> WORK TO BE COMPLETED:
All entries should be printed precisely as written.
----- DATA IN THIS EXERCISE -----
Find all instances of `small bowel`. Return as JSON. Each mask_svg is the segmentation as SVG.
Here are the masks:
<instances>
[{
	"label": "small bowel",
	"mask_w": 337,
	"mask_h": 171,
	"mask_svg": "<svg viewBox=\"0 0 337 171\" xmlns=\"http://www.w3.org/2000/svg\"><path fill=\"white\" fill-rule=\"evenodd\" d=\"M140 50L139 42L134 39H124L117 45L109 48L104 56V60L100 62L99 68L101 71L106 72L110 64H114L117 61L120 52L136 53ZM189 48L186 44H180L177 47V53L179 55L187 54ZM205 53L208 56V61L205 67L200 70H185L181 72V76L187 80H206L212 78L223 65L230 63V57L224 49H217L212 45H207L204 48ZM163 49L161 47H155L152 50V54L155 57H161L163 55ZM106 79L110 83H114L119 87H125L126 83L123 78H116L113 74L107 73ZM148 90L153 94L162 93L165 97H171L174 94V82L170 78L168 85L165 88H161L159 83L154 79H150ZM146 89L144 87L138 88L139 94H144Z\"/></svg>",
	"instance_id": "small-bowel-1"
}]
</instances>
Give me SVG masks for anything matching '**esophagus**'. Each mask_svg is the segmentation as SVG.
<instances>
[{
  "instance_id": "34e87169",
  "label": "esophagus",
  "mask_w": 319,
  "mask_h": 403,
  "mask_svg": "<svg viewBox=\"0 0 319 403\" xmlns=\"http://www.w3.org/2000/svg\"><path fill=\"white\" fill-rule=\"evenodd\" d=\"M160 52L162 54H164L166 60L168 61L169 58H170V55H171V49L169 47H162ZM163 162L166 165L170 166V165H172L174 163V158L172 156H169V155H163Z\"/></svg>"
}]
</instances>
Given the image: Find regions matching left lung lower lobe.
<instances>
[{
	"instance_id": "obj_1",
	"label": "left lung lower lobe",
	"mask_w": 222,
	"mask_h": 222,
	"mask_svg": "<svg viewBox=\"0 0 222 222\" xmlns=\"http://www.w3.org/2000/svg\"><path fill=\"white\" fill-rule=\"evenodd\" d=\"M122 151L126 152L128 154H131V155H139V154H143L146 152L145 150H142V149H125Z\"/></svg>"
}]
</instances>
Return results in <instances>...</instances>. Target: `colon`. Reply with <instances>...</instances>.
-----
> REPLY:
Find all instances of `small bowel`. Return as JSON. Each mask_svg is the segmentation as SVG.
Here are the masks:
<instances>
[{
	"label": "small bowel",
	"mask_w": 337,
	"mask_h": 171,
	"mask_svg": "<svg viewBox=\"0 0 337 171\" xmlns=\"http://www.w3.org/2000/svg\"><path fill=\"white\" fill-rule=\"evenodd\" d=\"M140 50L139 42L134 39H124L117 45L109 48L104 56V60L100 62L99 68L101 71L106 72L110 64H114L117 61L120 52L136 53ZM189 48L186 44H180L177 47V53L179 55L187 54ZM205 53L208 56V61L205 67L200 70H185L181 72V76L187 80H206L212 78L223 65L230 63V57L224 49H217L212 45H207L204 48ZM163 49L161 47H155L152 50V54L155 57H161L163 55ZM106 79L110 83H114L119 87H125L126 83L123 78H116L113 74L107 73ZM148 90L153 94L162 93L165 97H171L174 94V82L170 78L168 85L165 88H161L159 83L154 79H150ZM146 89L144 87L138 88L139 94H144Z\"/></svg>",
	"instance_id": "small-bowel-1"
}]
</instances>
Give me SVG masks for anything matching '**esophagus**'. Each mask_svg is the segmentation as SVG.
<instances>
[{
  "instance_id": "34e87169",
  "label": "esophagus",
  "mask_w": 319,
  "mask_h": 403,
  "mask_svg": "<svg viewBox=\"0 0 319 403\" xmlns=\"http://www.w3.org/2000/svg\"><path fill=\"white\" fill-rule=\"evenodd\" d=\"M160 52L162 54H164L166 60L168 61L169 58H170V55H171V49L169 47H162ZM163 162L166 165L170 166V165H172L174 163V158L172 156H169V155H163Z\"/></svg>"
}]
</instances>
Given the image: Find regions matching left lung lower lobe.
<instances>
[{
	"instance_id": "obj_1",
	"label": "left lung lower lobe",
	"mask_w": 222,
	"mask_h": 222,
	"mask_svg": "<svg viewBox=\"0 0 222 222\" xmlns=\"http://www.w3.org/2000/svg\"><path fill=\"white\" fill-rule=\"evenodd\" d=\"M122 151L126 152L128 154H131V155H139V154H143L146 152L145 150H142V149H125Z\"/></svg>"
}]
</instances>
Return results in <instances>...</instances>. Target: `colon`. Reply with <instances>...</instances>.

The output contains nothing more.